On the determination of the proton electromagnetic form factors from the DVCS measurements
The MMGPDs Collaboration, Anoushiravan Moradi, Muhammad Goharipour, H. Fatehi, K. Azizi
TL;DR
The paper proposes extracting the proton electromagnetic form factors from exclusive photon leptoproduction data in BH-dominated kinematics, leveraging the direct sensitivity of the Bethe-Heitler amplitude to $F_{1}(t)$ and $F_{2}(t)$. By fitting BH-dominated CLAS data with dipole and $P$-pole parametrizations and, in one case, fixing $F_{2}(t)$ to a known form, the authors obtain constraints on $F_{1}(t)$ and $F_{2}(t)$ and propagate these to the Sachs form factors $G_{E}(t)$ and $G_{M}(t)$, with notable deviations from elastic-scattering fits such as YAHL18, especially for $G_{E}(t)$. The resulting proton radii indicate a smaller charge radius $r_E$ than the PDG elastic values, with the closest agreement to PRad when $F_{2}(t)$ is fixed; the magnetic radius $r_M$ remains broadly consistent with PDG. The work provides a cohesive framework for integrating EP and elastic scattering data to achieve a unified, precise determination of nucleon electromagnetic form factors and offers new insights into the proton radius puzzle.
Abstract
We present a detailed analysis of the proton electromagnetic form factors (FFs) using exclusive photon leptoproduction (EP) data in kinematic regions where the Bethe-Heitler (BH) contribution dominates the deeply virtual Compton scattering (DVCS) cross section. By exploiting the strong sensitivity of the BH amplitude to the Dirac and Pauli FFs, we determine $F_{1}(t)$, $F_{2}(t)$ and the corresponding Sachs FFs from several fitting scenarios based on dipole and $ P $-pole parametrizations, and evaluate the charge and magnetic radii of the proton. We show that EP measurements in the range $ 0.11 < |t| < 0.45 $ GeV$ ^2 $ provide meaningful constraints on $F_{1}(t)$, while offering limited sensitivity to $F_{2}(t)$. Our results systematically favor smaller charge radius values compared with those from traditional elastic electron-proton scattering measurements, consistent with recent high-precision PRad measurements.
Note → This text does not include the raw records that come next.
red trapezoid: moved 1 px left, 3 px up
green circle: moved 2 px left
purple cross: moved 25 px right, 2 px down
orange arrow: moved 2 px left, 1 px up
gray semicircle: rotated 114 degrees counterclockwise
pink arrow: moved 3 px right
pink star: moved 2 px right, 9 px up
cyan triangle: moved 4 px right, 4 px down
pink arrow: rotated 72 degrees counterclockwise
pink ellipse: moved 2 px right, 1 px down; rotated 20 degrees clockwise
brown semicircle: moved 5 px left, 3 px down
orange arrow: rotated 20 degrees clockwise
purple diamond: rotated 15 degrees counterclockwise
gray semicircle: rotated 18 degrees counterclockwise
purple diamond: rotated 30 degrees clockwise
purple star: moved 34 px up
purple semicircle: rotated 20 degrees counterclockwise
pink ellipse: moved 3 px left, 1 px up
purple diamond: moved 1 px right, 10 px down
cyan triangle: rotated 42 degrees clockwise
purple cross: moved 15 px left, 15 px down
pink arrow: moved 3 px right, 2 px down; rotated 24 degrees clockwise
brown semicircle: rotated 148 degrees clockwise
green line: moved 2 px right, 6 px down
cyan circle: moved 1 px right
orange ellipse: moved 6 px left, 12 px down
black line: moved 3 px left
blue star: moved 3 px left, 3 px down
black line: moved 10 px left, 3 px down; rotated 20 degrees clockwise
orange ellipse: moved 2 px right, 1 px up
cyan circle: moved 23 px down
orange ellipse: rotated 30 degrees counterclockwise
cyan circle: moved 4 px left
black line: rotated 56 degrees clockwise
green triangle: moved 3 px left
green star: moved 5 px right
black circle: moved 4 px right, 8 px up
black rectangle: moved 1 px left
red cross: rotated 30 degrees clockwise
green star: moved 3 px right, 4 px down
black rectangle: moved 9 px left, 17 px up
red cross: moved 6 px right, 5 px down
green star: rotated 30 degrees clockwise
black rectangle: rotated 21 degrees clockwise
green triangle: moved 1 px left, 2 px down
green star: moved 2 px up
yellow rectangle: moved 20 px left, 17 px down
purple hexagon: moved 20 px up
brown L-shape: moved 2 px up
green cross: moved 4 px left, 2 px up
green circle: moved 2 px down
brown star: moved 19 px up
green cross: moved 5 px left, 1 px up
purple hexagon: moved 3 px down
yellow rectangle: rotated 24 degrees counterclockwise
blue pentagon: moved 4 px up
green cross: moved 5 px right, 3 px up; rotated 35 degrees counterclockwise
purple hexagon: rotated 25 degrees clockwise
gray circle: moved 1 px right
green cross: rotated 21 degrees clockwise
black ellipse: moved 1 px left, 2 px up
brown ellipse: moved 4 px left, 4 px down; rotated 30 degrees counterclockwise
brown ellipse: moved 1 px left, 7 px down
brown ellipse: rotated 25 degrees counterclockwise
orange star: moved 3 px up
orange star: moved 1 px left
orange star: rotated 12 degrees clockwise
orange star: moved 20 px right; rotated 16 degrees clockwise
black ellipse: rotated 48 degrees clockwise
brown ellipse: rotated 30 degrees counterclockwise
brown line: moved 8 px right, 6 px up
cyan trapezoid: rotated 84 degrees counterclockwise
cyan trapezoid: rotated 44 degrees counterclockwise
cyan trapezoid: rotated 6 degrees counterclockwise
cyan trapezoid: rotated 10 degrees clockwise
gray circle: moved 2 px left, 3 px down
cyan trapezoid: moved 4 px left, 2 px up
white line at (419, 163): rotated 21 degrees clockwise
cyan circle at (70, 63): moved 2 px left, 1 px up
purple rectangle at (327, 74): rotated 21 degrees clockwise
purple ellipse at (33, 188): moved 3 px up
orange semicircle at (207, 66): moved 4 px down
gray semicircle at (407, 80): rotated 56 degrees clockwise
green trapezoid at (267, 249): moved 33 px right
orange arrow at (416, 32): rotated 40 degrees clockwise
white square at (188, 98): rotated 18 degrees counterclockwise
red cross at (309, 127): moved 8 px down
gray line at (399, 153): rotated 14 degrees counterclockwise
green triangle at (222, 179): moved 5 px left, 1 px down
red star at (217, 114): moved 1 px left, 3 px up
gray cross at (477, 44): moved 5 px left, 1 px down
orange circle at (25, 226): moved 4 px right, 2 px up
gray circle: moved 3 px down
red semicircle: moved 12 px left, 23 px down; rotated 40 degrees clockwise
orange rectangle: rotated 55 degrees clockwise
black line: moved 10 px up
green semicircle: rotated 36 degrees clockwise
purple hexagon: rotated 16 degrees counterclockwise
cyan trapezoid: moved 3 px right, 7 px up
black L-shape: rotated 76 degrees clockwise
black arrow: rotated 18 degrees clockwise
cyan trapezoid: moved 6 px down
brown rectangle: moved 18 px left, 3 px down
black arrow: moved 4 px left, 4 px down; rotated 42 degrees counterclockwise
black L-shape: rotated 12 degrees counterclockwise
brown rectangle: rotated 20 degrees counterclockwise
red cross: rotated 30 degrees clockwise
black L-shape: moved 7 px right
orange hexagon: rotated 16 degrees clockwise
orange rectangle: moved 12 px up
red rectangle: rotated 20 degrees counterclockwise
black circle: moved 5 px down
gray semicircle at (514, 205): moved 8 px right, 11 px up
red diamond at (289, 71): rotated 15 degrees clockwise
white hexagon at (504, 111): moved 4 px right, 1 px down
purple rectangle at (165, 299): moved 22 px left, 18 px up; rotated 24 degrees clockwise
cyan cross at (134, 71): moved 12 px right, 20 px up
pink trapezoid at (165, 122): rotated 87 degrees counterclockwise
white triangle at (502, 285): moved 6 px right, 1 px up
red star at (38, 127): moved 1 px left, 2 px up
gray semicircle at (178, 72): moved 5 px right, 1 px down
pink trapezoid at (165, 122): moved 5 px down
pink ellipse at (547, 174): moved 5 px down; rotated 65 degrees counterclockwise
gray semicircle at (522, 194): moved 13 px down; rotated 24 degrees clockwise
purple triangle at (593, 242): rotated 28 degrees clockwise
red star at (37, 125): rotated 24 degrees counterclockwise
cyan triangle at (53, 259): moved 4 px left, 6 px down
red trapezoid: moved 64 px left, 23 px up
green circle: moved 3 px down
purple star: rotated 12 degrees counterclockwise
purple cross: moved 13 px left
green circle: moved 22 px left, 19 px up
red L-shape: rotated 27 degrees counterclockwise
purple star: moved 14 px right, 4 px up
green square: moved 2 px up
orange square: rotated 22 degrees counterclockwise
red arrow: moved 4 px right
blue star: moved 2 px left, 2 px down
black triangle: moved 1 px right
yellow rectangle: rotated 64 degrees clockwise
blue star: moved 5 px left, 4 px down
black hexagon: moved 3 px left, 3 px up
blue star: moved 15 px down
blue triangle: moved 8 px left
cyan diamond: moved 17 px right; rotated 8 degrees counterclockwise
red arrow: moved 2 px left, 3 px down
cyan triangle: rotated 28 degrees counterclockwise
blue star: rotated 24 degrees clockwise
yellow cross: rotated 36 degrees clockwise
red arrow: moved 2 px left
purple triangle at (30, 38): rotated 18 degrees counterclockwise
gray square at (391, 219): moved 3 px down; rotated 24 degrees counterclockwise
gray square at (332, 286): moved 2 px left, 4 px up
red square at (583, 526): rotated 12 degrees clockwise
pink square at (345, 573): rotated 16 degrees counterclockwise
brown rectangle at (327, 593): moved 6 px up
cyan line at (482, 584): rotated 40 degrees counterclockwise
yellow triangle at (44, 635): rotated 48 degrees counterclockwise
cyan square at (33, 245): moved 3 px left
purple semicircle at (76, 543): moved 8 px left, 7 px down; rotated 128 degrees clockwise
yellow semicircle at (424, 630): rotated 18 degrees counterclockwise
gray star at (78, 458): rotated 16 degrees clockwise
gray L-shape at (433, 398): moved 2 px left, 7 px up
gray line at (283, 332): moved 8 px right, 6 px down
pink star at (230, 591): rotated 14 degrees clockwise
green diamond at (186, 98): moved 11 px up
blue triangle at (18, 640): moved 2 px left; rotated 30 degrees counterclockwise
This study demonstrates that EP measurements, especially when covering smaller values of $|t|$, can serve as a complementary and powerful tool for determining the proton electromagnetic structure and may offer additional insight into the long-standing charge-radius puzzle. The methodology developed here establishes a framework for future combined analyses of EP and elastic electron-proton scattering data which enables a unified determination of the nucleon FFs.